How do you measure success?

Track incident frequency, mean time to recover, and the percentage of changes that go through review. The charity saw incidents drop from two per month to one per quarter within six months. But the most important metric is team morale: do people feel safe to raise concerns? The post-mortem survey includes a question: 'Would you feel comfortable reporting a mistake you made?' If the answer is no, the culture needs work.

8. Summary and Next Experiments

The pull request that saved our project was not a single line of code—it was a catalyst for a cultural shift. The charity moved from reactive firefighting to proactive maintenance, from blame to learning, and from isolation to collaboration. The technical changes—indexing, testing, staging—were important, but the human changes were what made them stick.
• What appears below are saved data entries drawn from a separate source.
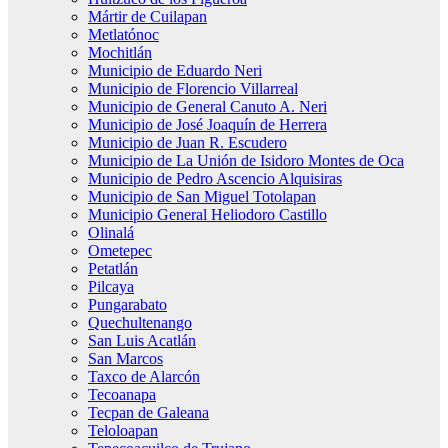
Mártir de Cuilapan
Metlatónoc
Mochitlán
Municipio de Eduardo Neri
Municipio de Florencio Villarreal
Municipio de General Canuto A. Neri
Municipio de José Joaquín de Herrera
Municipio de Juan R. Escudero
Municipio de La Unión de Isidoro Montes de Oca
Municipio de Pedro Ascencio Alquisiras
Municipio de San Miguel Totolapan
Municipio General Heliodoro Castillo
Olinalá
Ometepec
Petatlán
Pilcaya
Pungarabato
Quechultenango
San Luis Acatlán
San Marcos
Taxco de Alarcón
Tecoanapa
Tecpan de Galeana
Teloloapan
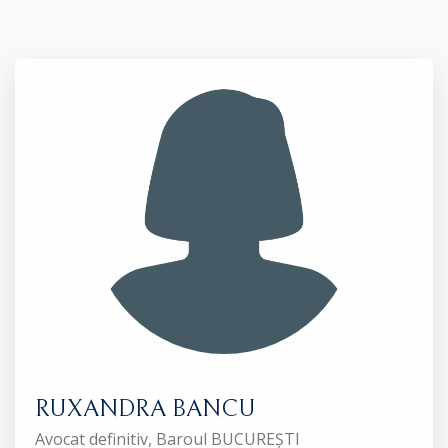
RUXANDRA BANCU
Avocat definitiv, Baroul BUCUREȘTI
Three Experiments to Try This Month

First, pick one recent incident—even a minor one—and run a blameless post-mortem. Write down the trigger, the root cause, and one action item. Second, enforce code review for all PRs for one week, even if it slows things down. See how many issues are caught before merge. Third, add a performance test to the most critical query in your application. If you do not have a test suite, start with one test for the most common user action. These small steps compound into a culture that turns post-mortems into success stories.

Every charity project has a moment where a crisis could become a turning point. The difference is whether the team treats it as a failure to be forgotten or a lesson to be shared. The PR that saved our project was not the end of problems—it was the beginning of a better way of working together.